Two important series have reported benefit from specific physiotherapy regimes, clarifying the role of rehabilitation. Alvarez (2006) found strength deficits in all leg muscle groups, most marked in the invertors at about 50% of normal strength. Patients underwent a strengthening programme lasting 1-2 months and in addition wore an above-ankle brace, whcih was converted to an in-shoe orthosis when pain subsided. 38/47 patients became comfortable and orthotic-free, four continued to wear in-shoe orthotics and five were operated on. 39/47 could perform a painless single foot heel raise. However, the average length of symptoms before treatment began was only 3 months and minimum follow-up was 1 year.

Other studies suggest muscle weakness is not the whole story. Kohl (2010) found no change in foot kinematics with tibialis posterior fatigue in healthy active subjects. Neville (2010) found that almost half of their patients with flatfoot deformity had normal posterior compartment strength when compared both with their asymptomatic side and with normal controls. Some patients also had weakness on the asymptomatic side.

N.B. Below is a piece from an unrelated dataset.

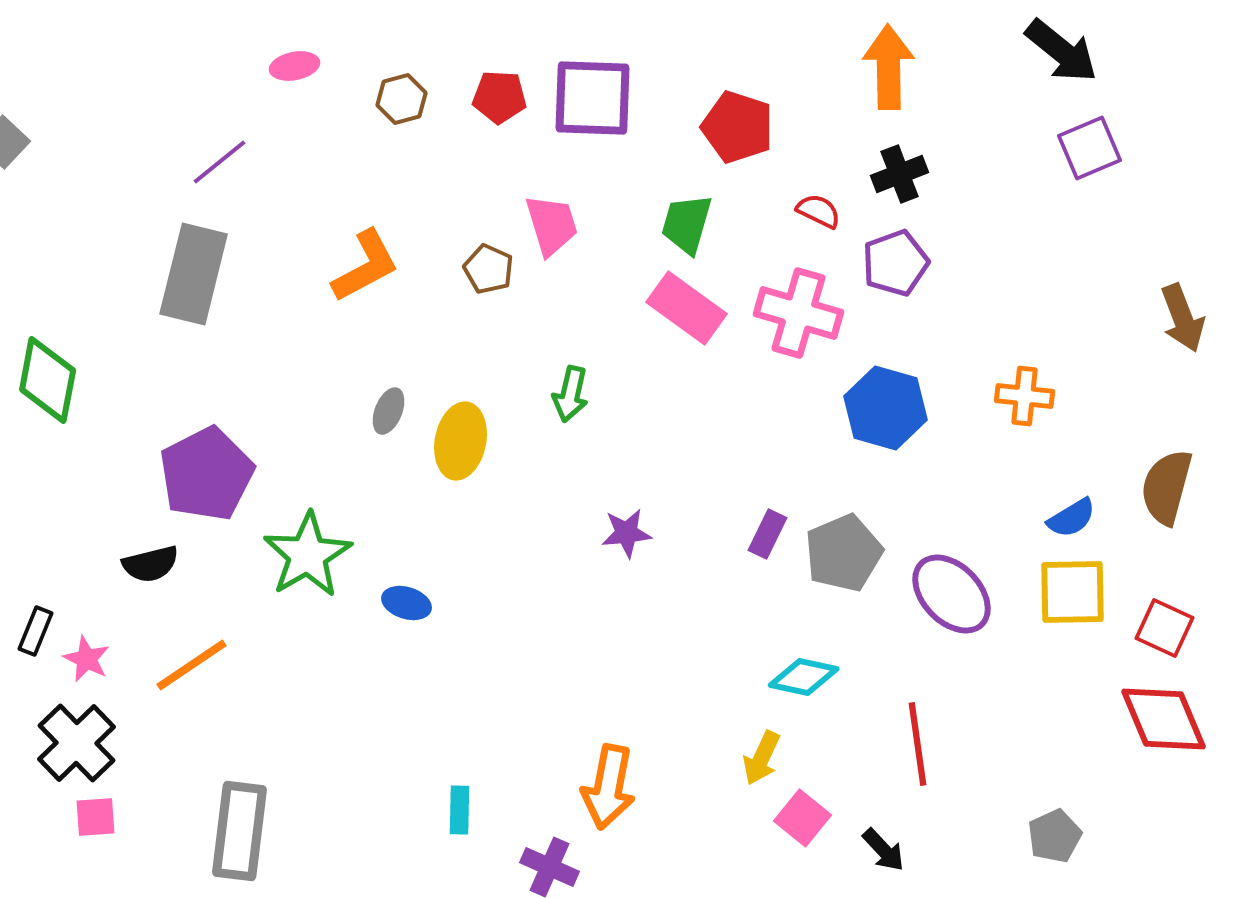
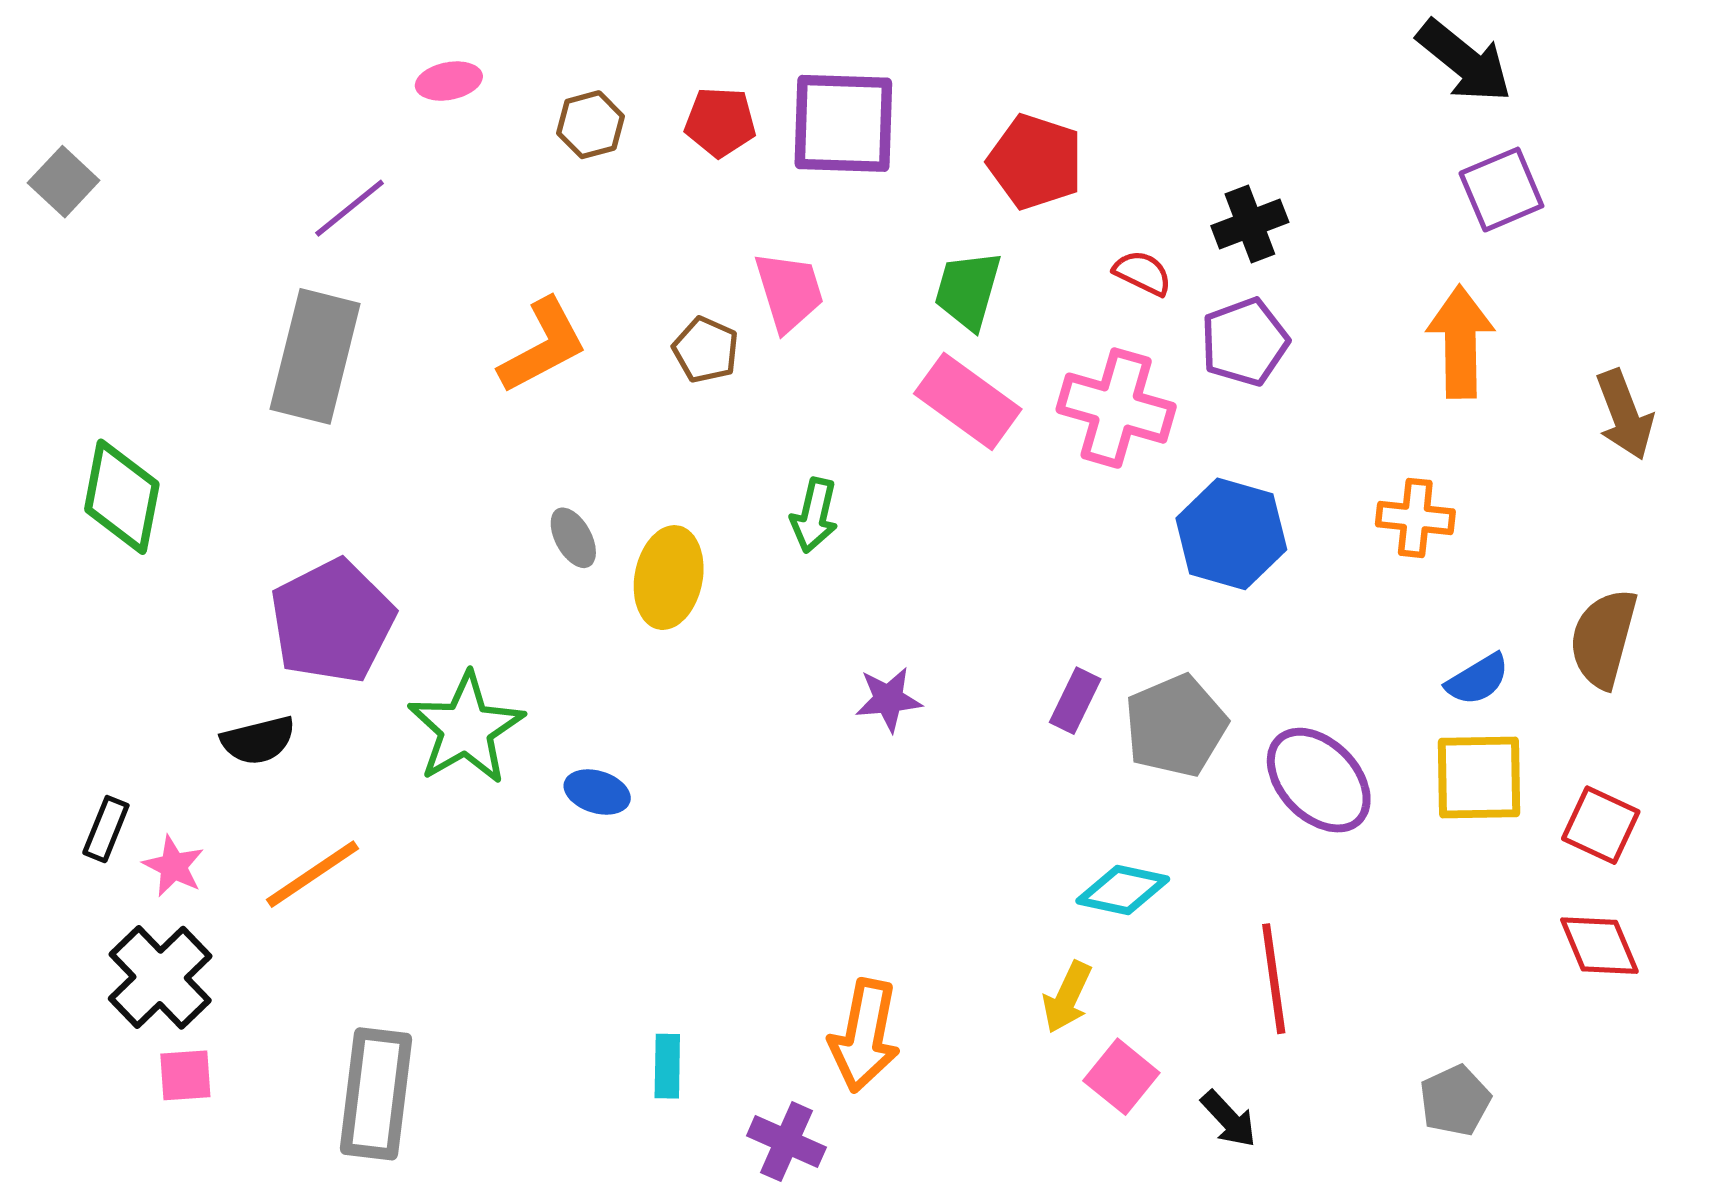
orange arrow: (889, 67) -> (1460, 342), moved
gray ellipse: (389, 411) -> (573, 538), turned -51
red diamond: (1164, 719) -> (1599, 946), size x0.7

Kulig (2009) reported a RCT comparing in-shoe orthotics alone with orthotics + concentric exercises and with orthotics +eccentric exercises. Although there were improvements in pain and Foot Function index (FFI) in all three groups, the largest improvement in FFI was in the eccentric exercise group. However, only 36 patients completed this study (12 in each group) and follow-up appears to have been only to the end of the 12-week treatment period.


Non-surgical treatment should be tried in every patient unless there are cogent reasons not to do so. Even imminent skin breakdown over the prominent talar head has been successfully treated with a Scotchcast diabetic boot followed by the use of a total contact inshoe orthosis.

Because the initial treatment is conservative in almost every case, patients whose referral letters imply that they have adult acquired flatfoot are primarily seen, in Blackburn, by the podiatrist rather than the surgical clinic.